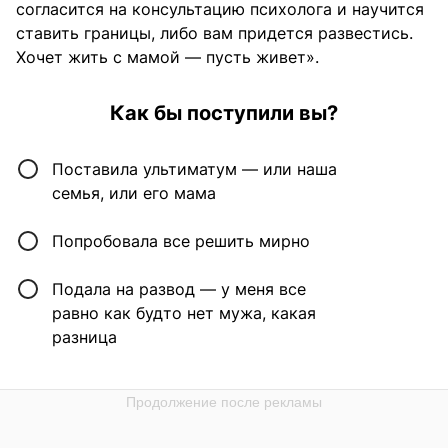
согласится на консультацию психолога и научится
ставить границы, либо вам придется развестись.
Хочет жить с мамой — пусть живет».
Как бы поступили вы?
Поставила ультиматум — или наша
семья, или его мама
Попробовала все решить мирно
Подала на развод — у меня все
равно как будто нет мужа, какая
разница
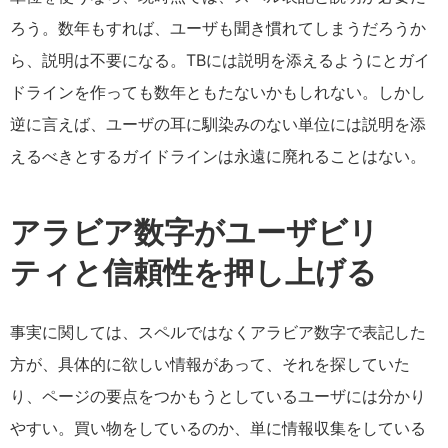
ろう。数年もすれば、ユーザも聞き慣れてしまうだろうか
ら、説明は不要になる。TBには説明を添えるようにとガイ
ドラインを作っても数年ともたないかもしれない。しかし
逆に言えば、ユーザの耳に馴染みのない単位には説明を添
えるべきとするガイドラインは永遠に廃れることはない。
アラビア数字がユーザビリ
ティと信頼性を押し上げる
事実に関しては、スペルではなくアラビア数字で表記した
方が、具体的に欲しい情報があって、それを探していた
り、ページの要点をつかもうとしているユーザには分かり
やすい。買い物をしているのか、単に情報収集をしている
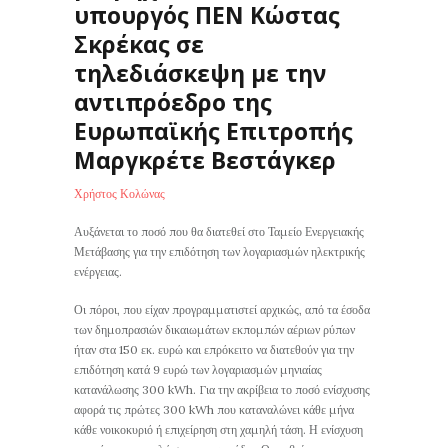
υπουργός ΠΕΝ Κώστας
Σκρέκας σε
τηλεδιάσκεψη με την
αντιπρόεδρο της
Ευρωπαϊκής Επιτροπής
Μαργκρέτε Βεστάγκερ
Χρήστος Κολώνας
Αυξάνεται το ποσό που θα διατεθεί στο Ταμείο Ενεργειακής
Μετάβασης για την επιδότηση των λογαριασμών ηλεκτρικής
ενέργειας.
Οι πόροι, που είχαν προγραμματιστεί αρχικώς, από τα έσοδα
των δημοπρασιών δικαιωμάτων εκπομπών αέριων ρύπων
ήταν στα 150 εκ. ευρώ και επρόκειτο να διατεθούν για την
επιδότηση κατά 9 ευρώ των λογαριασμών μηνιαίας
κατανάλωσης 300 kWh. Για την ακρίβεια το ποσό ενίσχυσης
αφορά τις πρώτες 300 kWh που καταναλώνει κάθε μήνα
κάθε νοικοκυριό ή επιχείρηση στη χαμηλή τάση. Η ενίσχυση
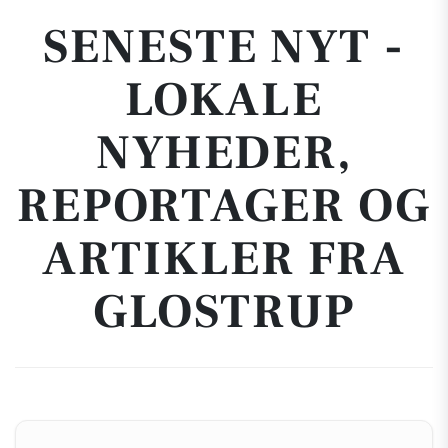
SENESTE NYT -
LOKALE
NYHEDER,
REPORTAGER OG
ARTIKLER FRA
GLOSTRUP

**********

● **What to work on**: State the number of lines in the material holding the word "ποσό". Add nothing else.

● **Task solution**: 2